» **Exercise aim**:
From the first line of the entries down to the line with "th so much energy and passion.", write out every line exactly; that last line counts, but pictures do not.

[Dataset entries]
= = = = = = =

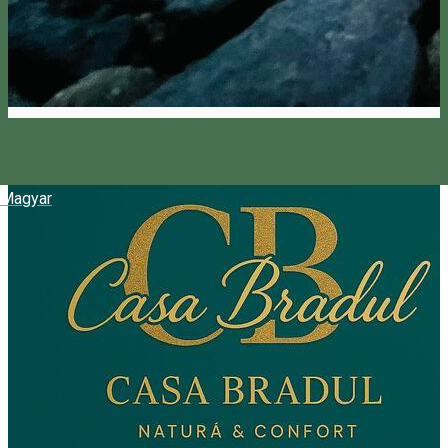
Magyar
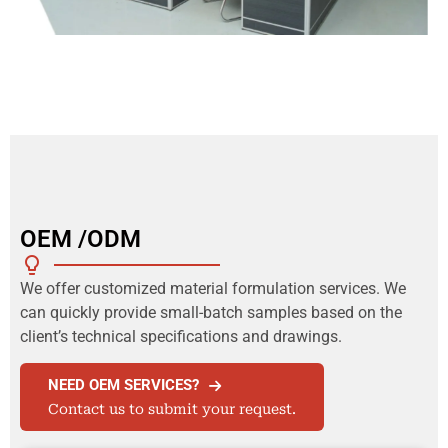
OEM /ODM
We offer customized material formulation services. We
can quickly provide small-batch samples based on the
client’s technical specifications and drawings.
NEED OEM SERVICES?
Contact us to submit your request.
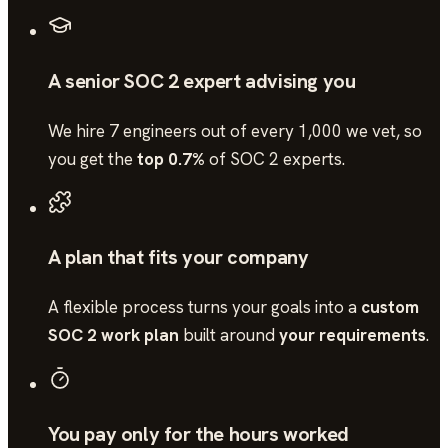
A senior SOC 2 expert advising you
We hire 7 engineers out of every 1,000 we vet, so
you get the
top 0.7%
of
SOC 2
experts.
A plan that fits your company
A flexible process turns your goals into a
custom
SOC 2 work plan
built around
your requirements
.
You pay only for the hours worked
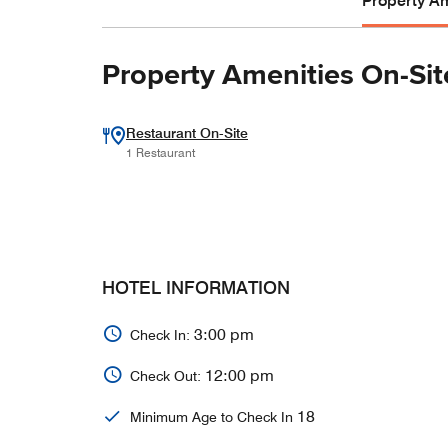
Property Am
Property Amenities On-Sit
Restaurant On-Site
1 Restaurant
HOTEL INFORMATION
3:00 pm
Check In:
12:00 pm
Check Out:
18
Minimum Age to Check In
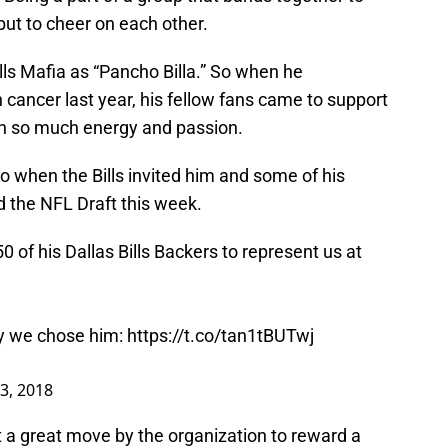
but to cheer on each other.
ills Mafia as “Pancho Billa.” So when he
ancer last year, his fellow fans came to support
th so much energy and passion.
o when the Bills invited him and some of his
nd the NFL Draft this week.
0 of his Dallas Bills Backers to represent us at
y we chose him:
https://t.co/tan1tBUTwj
23, 2018
t a great move by the organization to reward a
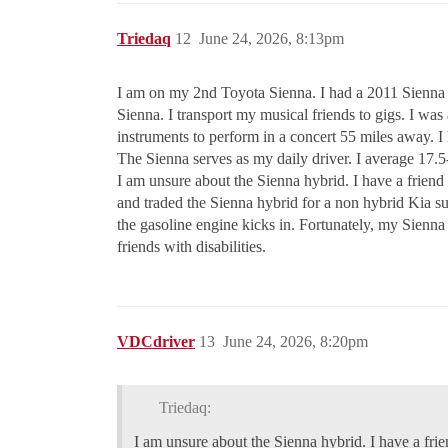
Triedaq
12
June 24, 2026, 8:13pm
I am on my 2nd Toyota Sienna. I had a 2011 Sienna t
Sienna. I transport my musical friends to gigs. I was a
instruments to perform in a concert 55 miles away. I 
The Sienna serves as my daily driver. I average 17
I am unsure about the Sienna hybrid. I have a frien
and traded the Sienna hybrid for a non hybrid Kia s
the gasoline engine kicks in. Fortunately, my Sienna 
friends with disabilities.
VDCdriver
13
June 24, 2026, 8:20pm
Triedaq:
I am unsure about the Sienna hybrid. I have a fri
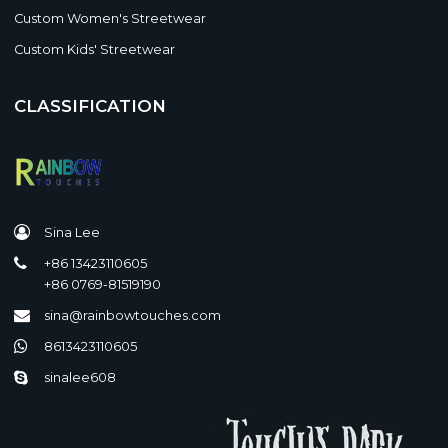
Custom Women's Streetwear
Custom Kids' Streetwear
CLASSIFICATION
Sina Lee
+86 13423110605
+86 0769-81519190
sina@rainbowtouches.com
8613423110605
sinalee608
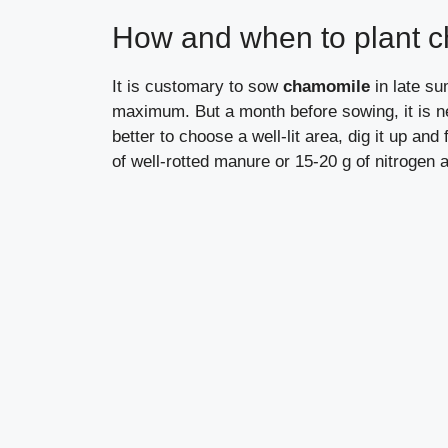
How and when to plant 
It is customary to sow
chamomile
in late s
maximum. But a month before sowing, it is ne
better to choose a well-lit area, dig it up and 
of well-rotted manure or 15-20 g of nitrogen a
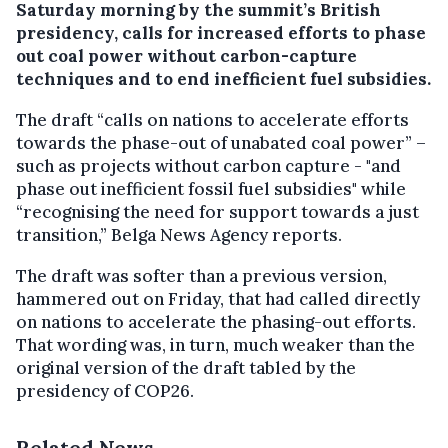
Saturday morning by the summit’s British
presidency, calls for increased efforts to phase
out coal power without carbon-capture
techniques and to end inefficient fuel subsidies.
The draft “calls on nations to accelerate efforts
towards the phase-out of unabated coal power” –
such as projects without carbon capture - "and
phase out inefficient fossil fuel subsidies" while
“recognising the need for support towards a just
transition,” Belga News Agency reports.
The draft was softer than a previous version,
hammered out on Friday, that had called directly
on nations to accelerate the phasing-out efforts.
That wording was, in turn, much weaker than the
original version of the draft tabled by the
presidency of COP26.
Related News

= = = = = = =

» **Output below**:
Magyar
OEM /ODM
We offer customized material formulation services. We
can quickly provide small-batch samples based on the
client’s technical specifications and drawings.
NEED OEM SERVICES?
Contact us to submit your request.
A senior SOC 2 expert advising you
We hire 7 engineers out of every 1,000 we vet, so
you get the
top 0.7%
of
SOC 2
experts.
A plan that fits your company
A flexible process turns your goals into a
custom
SOC 2 work plan
built around
your requirements
.
You pay only for the hours worked
Property Am
Property Amenities On-Sit
Restaurant On-Site
1 Restaurant
HOTEL INFORMATION
3:00 pm
Check In:
12:00 pm
Check Out:
18
Minimum Age to Check In
but to cheer on each other.
ills Mafia as “Pancho Billa.” So when he
ancer last year, his fellow fans came to support
th so much energy and passion.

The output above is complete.